Description of the task
Copy every line from the data below in which the string "establishment" can be found.

Available data
──────────────────────────────

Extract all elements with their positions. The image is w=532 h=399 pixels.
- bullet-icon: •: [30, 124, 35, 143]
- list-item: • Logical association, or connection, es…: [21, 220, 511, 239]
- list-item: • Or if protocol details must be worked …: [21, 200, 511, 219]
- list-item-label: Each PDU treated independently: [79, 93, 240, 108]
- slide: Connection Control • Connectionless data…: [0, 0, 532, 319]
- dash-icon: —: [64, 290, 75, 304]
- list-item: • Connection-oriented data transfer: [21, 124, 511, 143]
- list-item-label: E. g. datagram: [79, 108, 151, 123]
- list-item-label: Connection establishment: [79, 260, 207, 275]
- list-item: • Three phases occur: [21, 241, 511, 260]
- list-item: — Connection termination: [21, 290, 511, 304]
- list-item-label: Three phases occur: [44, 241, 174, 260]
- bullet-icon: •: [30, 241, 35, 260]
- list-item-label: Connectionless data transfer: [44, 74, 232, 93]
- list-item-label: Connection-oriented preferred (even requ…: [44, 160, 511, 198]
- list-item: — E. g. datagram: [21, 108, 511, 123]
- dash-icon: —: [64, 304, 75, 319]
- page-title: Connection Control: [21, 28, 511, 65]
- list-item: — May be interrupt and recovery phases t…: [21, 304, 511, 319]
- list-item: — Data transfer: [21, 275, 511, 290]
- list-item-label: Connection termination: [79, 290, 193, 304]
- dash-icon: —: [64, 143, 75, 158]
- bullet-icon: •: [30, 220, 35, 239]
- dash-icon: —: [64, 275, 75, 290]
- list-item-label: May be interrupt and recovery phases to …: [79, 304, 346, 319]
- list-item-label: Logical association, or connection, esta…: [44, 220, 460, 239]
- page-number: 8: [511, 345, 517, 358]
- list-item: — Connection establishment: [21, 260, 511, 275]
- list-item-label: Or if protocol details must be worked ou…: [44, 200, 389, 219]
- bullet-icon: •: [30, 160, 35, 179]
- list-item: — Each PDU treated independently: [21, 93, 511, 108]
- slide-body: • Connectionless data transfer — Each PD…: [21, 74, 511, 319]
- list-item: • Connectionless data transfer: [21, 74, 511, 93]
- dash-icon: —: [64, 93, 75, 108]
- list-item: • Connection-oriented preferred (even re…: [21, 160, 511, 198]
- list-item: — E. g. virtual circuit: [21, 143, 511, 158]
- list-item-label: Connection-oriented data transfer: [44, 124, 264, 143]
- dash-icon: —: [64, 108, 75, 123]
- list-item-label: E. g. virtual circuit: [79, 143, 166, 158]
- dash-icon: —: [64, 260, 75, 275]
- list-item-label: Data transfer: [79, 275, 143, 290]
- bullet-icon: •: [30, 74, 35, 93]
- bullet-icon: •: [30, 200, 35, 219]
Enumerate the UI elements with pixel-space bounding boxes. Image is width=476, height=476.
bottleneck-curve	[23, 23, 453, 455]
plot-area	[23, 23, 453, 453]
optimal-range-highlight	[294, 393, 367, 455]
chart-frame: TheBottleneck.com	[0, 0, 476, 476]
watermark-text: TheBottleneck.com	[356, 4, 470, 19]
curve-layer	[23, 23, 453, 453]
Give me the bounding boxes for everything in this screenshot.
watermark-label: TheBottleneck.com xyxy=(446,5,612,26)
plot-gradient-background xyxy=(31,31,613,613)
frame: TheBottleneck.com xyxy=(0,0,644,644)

──────────────────────────────

Answer for this exercise
- list-item-label: Connection establishment: [79, 260, 207, 275]
- list-item: — Connection establishment: [21, 260, 511, 275]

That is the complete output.